Substantivo-Saudade
A saudade dói como um fardo.
A saudade é respirar esse fardo,
Na existência que já perdi.
A saudade agita como um louco.
Se quebra feito decoro,
No fundo político que já fali.
A saudade age como os fortes ventos.
A saudade é o abatimento, é pior que
o vencimento, é pior do que em mim,
o teu não-existir.
A saudade é latejante,
a saudade é feito vida revigorante,
no peito da viúva sem porvir.
A saudade é texto escorrido,
é contexto inserido, dos teus olhos,
ela quer me lavar.
A saudade é mística-poesia, me deixa assim
feito Gonzaguinha, sem saber o mistério da
vida, eterno-aprendiz, sangrando.
A saudade ataca como um infarto.
A saudade é amputar um fato,
da verdade-inexistir.
A saudade é ansiedade de ausência.
é do seu próprio crime sentença.
é o meu gosto no teu paladar.
A saudade é um precipício,
faz do seu penhasco um ofício,
faz do meu corpo martírio,
pra na tua ausência penar.
A saudade é como um remédio amargo,
as poesias de Saramago,
num devaneio um trago,
uma tristeza complementar.
A saudade é filosofia contemporânea,
em meu peito, dor instantânea,
uma ferida particular,
A saudade é promessa recém cumprida,
é em meu peito uma coriza,
uma lesão cardiovascular.
A saudade é sociologia compreensiva.
é fotografia na sala intensiva,
é justiça que chega por tardar.
A saudade é vida não vivida,
é sarar sem ter ferida,
é ferida por sangrar.
A saudade rói como um rato,
esse resto de textura, esse trapo,
esse meu pequeno pedaço do
que sobrou de ti.
A saudade é dolorida, atenuante,
a saudade é o futuro amante do
que deixei pra ti.
A saudade é pensamento viajante,
no teu corpo retirante, e no teu seio
o redimir, a saudade é como um
moinho, que num redemoinho,
é o meu viver sem ti.
A saudade é o peso de um segredo,
é o reverso do anseio, é morrer por esperar,
a saudade é o preço de um tropeço,
é o final sem recomeço, é sem luta
se entregar.
A saudade é conflito sem revolução,
é classista, legitimador anfitrião,
sonegadora de impostos, privatização, na solidão,
abdica de viver sozinha,
me fazendo dela seu colchão.
A saudade é feito filho que só puxa o pai quando é cego,
dói feito carícia em ferida, feita com prego,
é um desencaixe, é um desafeto,
é o infortúnio dos que a vêem de perto.
A saudade é míssil balístico, intercontinental,
explode feito Krypton, me puxa feito vendaval,
a saudade é choro constante, delírio social.

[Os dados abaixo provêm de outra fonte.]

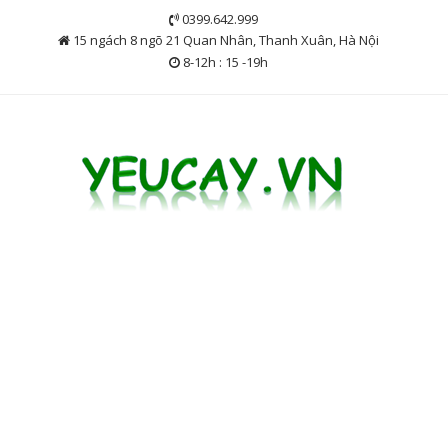
Skip
0399.642.999
to
15 ngách 8 ngõ 21 Quan Nhân, Thanh Xuân, Hà Nội
content
8-12h : 15 -19h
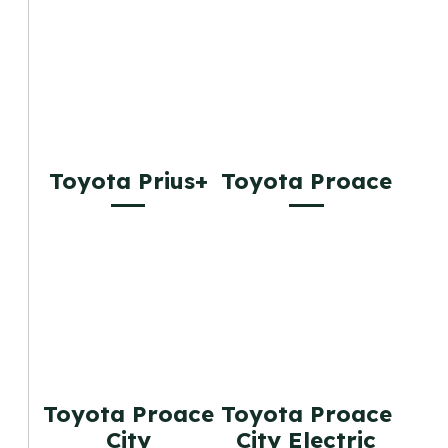
Toyota Prius+
Toyota Proace
Toyota Proace
Toyota Proace
City
City Electric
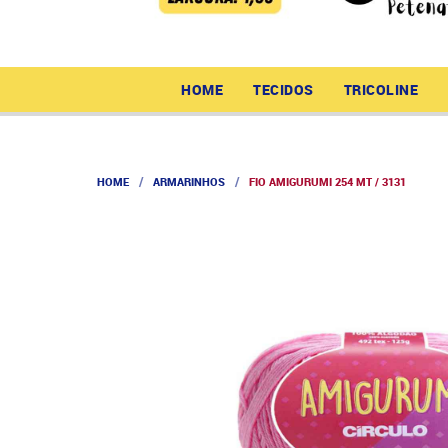
HOME
TECIDOS
TRICOLINE
HOME
ARMARINHOS
FIO AMIGURUMI 254 MT / 3131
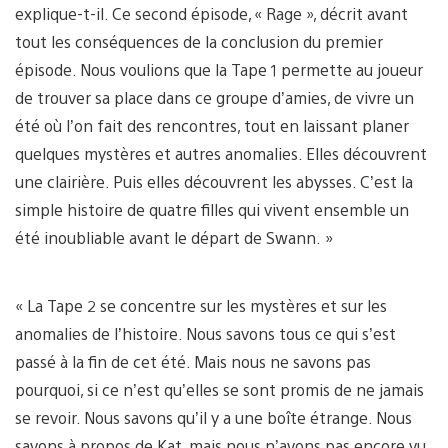
explique-t-il. Ce second épisode, « Rage », décrit avant
tout les conséquences de la conclusion du premier
épisode. Nous voulions que la Tape 1 permette au joueur
de trouver sa place dans ce groupe d’amies, de vivre un
été où l’on fait des rencontres, tout en laissant planer
quelques mystères et autres anomalies. Elles découvrent
une clairière. Puis elles découvrent les abysses. C’est la
simple histoire de quatre filles qui vivent ensemble un
été inoubliable avant le départ de Swann. »
« La Tape 2 se concentre sur les mystères et sur les
anomalies de l’histoire. Nous savons tous ce qui s’est
passé à la fin de cet été. Mais nous ne savons pas
pourquoi, si ce n’est qu’elles se sont promis de ne jamais
se revoir. Nous savons qu’il y a une boîte étrange. Nous
savons à propos de Kat, mais nous n’avons pas encore vu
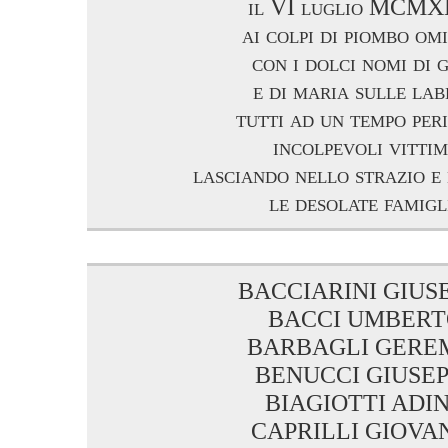
il VI luglio MCM
ai colpi di piombo om
con i dolci nomi di 
e di maria sulle la
tutti ad un tempo per
incolpevoli vitti
lasciando nello strazio e
le desolate famigl
BACCIARINI GIUS
BACCI UMBERT
BARBAGLI GERE
BENUCCI GIUSE
BIAGIOTTI ADI
CAPRILLI GIOVA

A saudade é do passado pensante,
a modernidade banal,
é dos animalescos intintos,
o seu próprio freio moral.
A saudade é rito sem cunho político,
um referendo, um plesbicito,
um demagogo boçal.
A saudade é Estado em anarquia,
é desordem, é ideologia, fruto do
muito-pensar.
A saudade é agonia, é censura, é repressão,
é vontade de tolerância,
é amante sem predileção.
A saudade é Estado Civil sem direito,
é em teu entalo um aperto,
um sopro, um pretexto,
o mais osbcuro desejo, um golpe militar.
A saudade é feito liberdade sem razão,
é viver como padre, sem benção, sem comunhão,
é viver sem poesia, se perder na boemia,
nos amores esquecidos, nos escritos do anonimato...
A saudade é o sofrer das experiências,
das teorias do amor, a mais nobre ciência,
o sentimento mais insensato,
dos amores que se vão, o mais puro internato.
A saudade é inimiga do tempo, mas amante da vida,
é sútil, perpspicaz, violenta e incisiva,
ela é o remédio da dor com o alívio da partida,
é no peito de quem a sente, o preço de uma mentira.
A saudade é a amargura, é o frio, é o desalento,
é desânimo, é torpor, é esmorecimento,
é de todas as alegrias o lamento,
de todas as certezas, o esquecimento.
A saudade é conjunto de todas as ausências,
é o Nordeste sem Elba, sem Zé, sem Alceu Valença,
é o barulho do Pi, sem a flauta da pequena.
A saudade é filha de Nelson, é irmã de Gonzaguinha,
neta de Luiz Gonzaga, é prima de Darcy, afilhada de Vargas,
é enteada de Prestes, é Olga exilada, é no prédio da vida,
uma grande faixada.
Thalia Torres. Ipu, Ceará, 22 de Janeiro de 2020.